→ **INSTRUCTIONS FOR THE TASK**: The reply should be one number: how many lines of the data below contain "korting".

→ **RECORD EXTRACTS**:
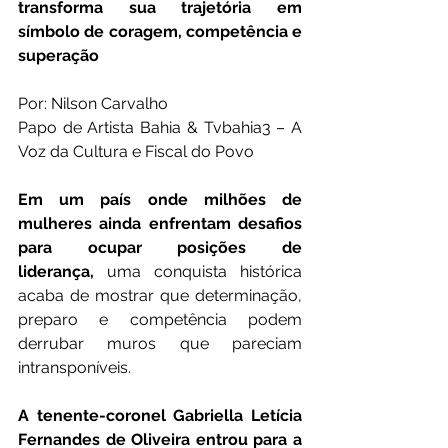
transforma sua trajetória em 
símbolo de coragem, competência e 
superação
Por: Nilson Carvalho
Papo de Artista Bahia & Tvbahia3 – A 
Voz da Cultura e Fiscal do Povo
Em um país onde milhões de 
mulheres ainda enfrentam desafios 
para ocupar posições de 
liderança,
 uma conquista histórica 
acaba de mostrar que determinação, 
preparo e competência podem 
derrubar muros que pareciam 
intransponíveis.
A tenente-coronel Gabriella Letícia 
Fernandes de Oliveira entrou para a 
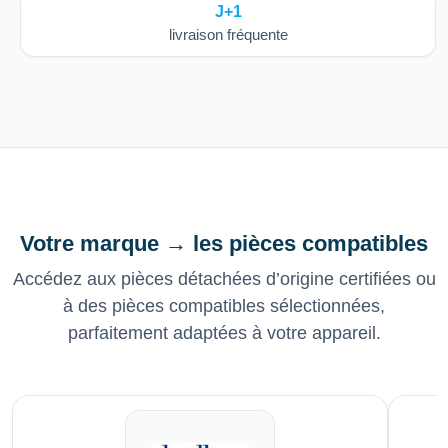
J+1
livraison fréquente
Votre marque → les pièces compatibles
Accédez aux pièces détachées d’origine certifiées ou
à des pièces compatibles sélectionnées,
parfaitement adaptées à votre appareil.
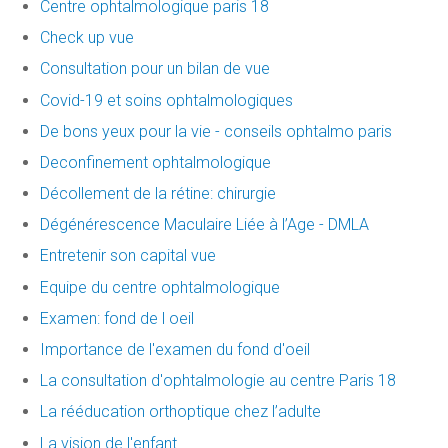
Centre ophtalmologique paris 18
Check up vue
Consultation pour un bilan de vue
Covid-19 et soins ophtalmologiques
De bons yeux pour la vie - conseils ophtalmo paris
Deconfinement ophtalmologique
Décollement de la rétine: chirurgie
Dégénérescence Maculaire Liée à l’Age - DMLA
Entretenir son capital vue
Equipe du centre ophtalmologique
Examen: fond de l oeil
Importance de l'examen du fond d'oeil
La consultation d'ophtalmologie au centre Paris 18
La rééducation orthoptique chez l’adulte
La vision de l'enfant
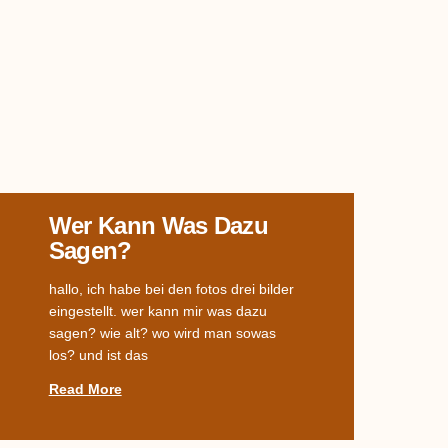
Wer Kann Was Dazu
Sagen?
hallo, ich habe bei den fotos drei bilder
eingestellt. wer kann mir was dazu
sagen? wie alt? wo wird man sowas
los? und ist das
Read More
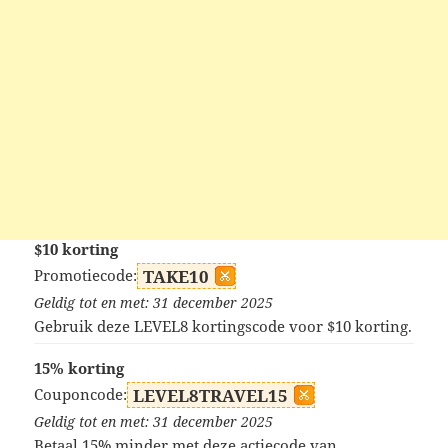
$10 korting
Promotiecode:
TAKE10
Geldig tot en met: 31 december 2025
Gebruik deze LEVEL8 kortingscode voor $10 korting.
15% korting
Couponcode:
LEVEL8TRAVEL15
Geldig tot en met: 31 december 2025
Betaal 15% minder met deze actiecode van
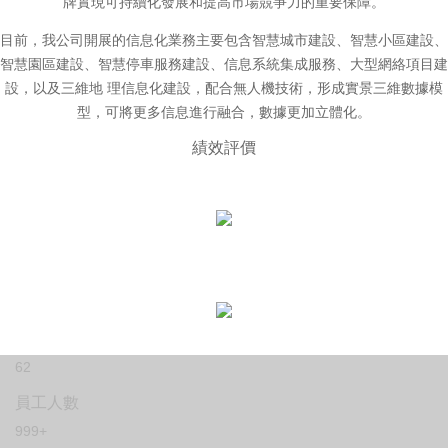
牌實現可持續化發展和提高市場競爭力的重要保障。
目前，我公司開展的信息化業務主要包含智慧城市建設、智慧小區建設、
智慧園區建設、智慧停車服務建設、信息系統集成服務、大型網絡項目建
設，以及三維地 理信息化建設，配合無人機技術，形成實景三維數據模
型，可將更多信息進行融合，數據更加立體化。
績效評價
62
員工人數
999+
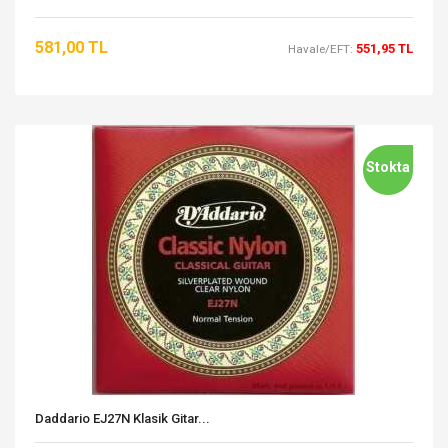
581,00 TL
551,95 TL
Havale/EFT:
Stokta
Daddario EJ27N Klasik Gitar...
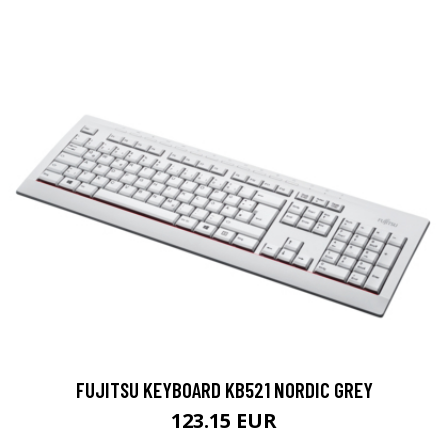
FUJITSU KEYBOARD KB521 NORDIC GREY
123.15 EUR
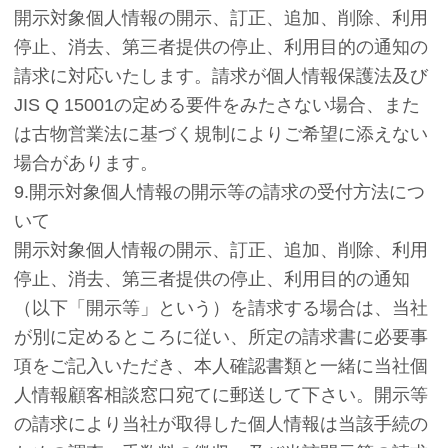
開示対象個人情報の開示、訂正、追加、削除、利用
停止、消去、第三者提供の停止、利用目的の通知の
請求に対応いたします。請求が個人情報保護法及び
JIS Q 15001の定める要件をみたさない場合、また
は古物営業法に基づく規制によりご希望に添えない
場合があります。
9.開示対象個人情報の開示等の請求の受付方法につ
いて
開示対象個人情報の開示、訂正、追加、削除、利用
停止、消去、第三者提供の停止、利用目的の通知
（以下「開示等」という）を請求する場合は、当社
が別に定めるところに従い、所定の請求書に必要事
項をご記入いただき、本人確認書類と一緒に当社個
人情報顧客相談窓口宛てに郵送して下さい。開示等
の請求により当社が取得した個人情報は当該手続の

→ **SOLUTION TO THIS TASK**: 3